General Structuring Issues:
General structuring issues to be taken into account include the following:
- Single Asset Preference. Whether to do a single asset fund with a subsidiary structure or have a multiple asset fund with multiple subsidiaries that undertake OZ Projects. At this time under the proposed regulations, the preference in the industry is to do a single asset fund whereby the OZ requirements are easier to satisfy since only a single asset would need to be taken into account in complying with the OZ requirements. In addition, based upon the status of the current law, the only clear path to exit an OZ investment and receive the capital gains appreciation tax free is to sell an interest in the OZ fund and receive a step up in basis. In other words, the sale of the asset at this time would not provide for a step up in basis to enable a tax-free event. As a result, if the OZ fund controls multiple assets, then by selling the interest in the entity, the OZ fund would need to sell its interest in multiple assets, which may be much more difficult to market to the public as opposed to a single asset sale.
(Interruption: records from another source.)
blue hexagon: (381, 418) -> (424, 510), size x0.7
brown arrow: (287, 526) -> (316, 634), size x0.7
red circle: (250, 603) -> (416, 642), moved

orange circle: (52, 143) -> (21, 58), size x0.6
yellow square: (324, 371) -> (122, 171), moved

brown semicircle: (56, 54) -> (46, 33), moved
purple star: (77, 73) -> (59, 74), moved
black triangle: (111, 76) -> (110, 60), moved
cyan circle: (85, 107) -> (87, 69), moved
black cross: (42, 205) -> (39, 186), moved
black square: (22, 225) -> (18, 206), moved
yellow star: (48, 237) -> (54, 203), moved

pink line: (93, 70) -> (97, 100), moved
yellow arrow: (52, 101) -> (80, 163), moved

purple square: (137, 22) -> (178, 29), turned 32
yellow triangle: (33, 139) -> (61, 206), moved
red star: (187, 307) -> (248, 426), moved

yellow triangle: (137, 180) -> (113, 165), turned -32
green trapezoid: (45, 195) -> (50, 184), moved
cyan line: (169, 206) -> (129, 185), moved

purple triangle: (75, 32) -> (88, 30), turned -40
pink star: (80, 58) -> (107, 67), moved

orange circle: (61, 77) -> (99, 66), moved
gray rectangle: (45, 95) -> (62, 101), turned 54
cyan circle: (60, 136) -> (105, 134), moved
- Structuring the Fund Capital Stack. Another interesting concept is the structuring of the capital stack of a fund, including the preferred return and capital gain/profit sharing formula for investors. Clearly, OZ investors who use capital gains proceeds will receive significant tax benefits that can easily be quantified in connection with their investment in the fund. In discussing this situation with fund managers and fund advisors, it is apparent that the industry will need to come to grips with how to allocate the value of the tax benefits and the potential rate of return to investors and the promotes, including the preferred return and bank and profit allocation paid to investors. Again, this will be subject to negotiation on a deal by deal basis, but the general feeling in the industry is that sponsors will be able to pay a smaller preferred return and provide a smaller internal rate of return and/or multiplier on the exit of the Project.
Other items to be noted include the following:
- The proposed regulations issued on or about October 19, 2018, can be relied upon, provided that the regulations are relied upon in their entirety (no picking and choosing). Therefore, any investor and/or sponsor undertaking an OZ transaction that is finalized under the current proposed regulations should continue to qualify. It is unclear whether new rules would affect such a fund’s ability to make further acquisitions or investments after the effective date of the new rules.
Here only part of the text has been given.